> Exercise prompt: Identify every line in the records below that contains the word "Játékosok", and copy each of those lines.

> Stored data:
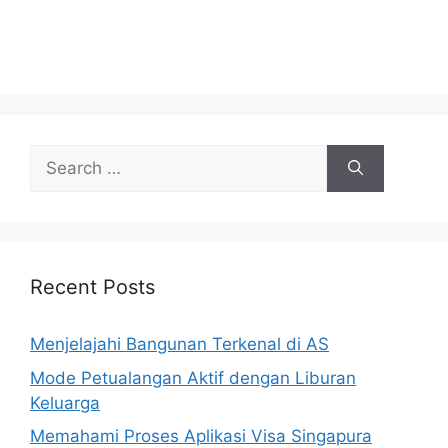
Search
for:
Recent Posts
Menjelajahi Bangunan Terkenal di AS
Mode Petualangan Aktif dengan Liburan
Keluarga
Memahami Proses Aplikasi Visa Singapura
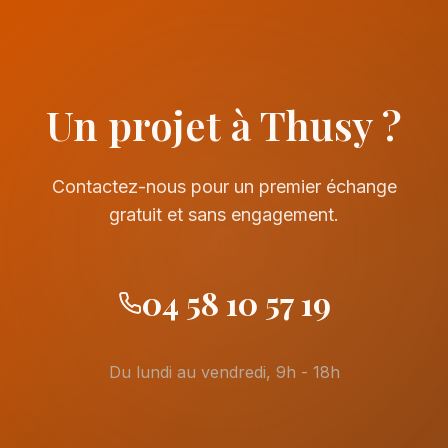
Un projet à Thusy ?
Contactez-nous pour un premier échange
gratuit et sans engagement.
04 58 10 57 19
Du lundi au vendredi, 9h - 18h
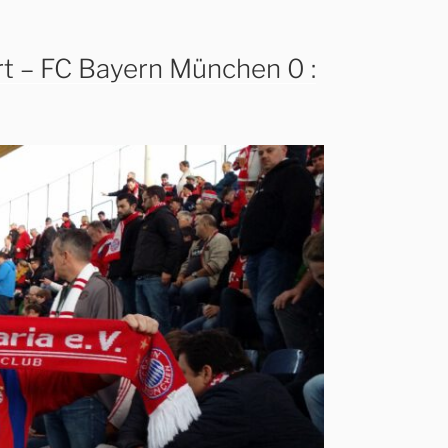
rt – FC Bayern München 0 :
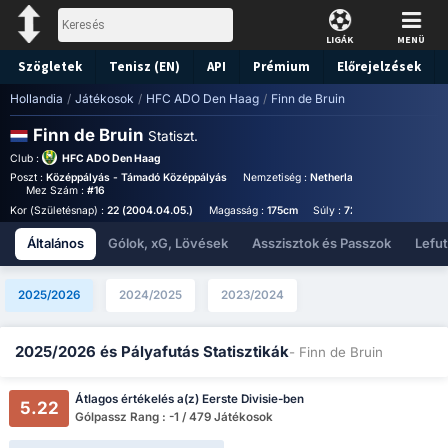
LIGÁK
MENÜ
Szögletek
Tenisz (EN)
API
Prémium
Előrejelzések
Hollandia
/
Játékosok
/
HFC ADO Den Haag
/
Finn de Bruin
Finn de Bruin
Statiszt.
Club :
HFC ADO Den Haag
Poszt :
Középpályás - Támadó Középpályás
Nemzetiség :
Netherlands
Birthplace :
Mez Szám :
#16
Kor (Születésnap) :
22 (2004.04.05.)
Magasság :
175cm
Súly :
72kg
Általános
Gólok, xG, Lövések
Asszisztok és Passzok
Lefu
2025/2026
2024/2025
2023/2024
2025/2026 és Pályafutás Statisztikák
- Finn de Bruin
Átlagos értékelés a(z) Eerste Divisie-ben
5.22
Gólpassz Rang : -1 / 479 Játékosok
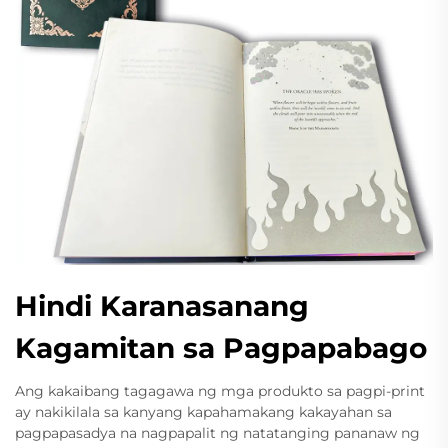
Hindi Karanasanang
Kagamitan sa Pagpapabago
Ang kakaibang tagagawa ng mga produkto sa pagpi-print
ay nakikilala sa kanyang kapahamakang kakayahan sa
pagpapasadya na nagpapalit ng natatanging pananaw ng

> Response box:
Játékosok
Gólpassz Rang : -1 / 479 Játékosok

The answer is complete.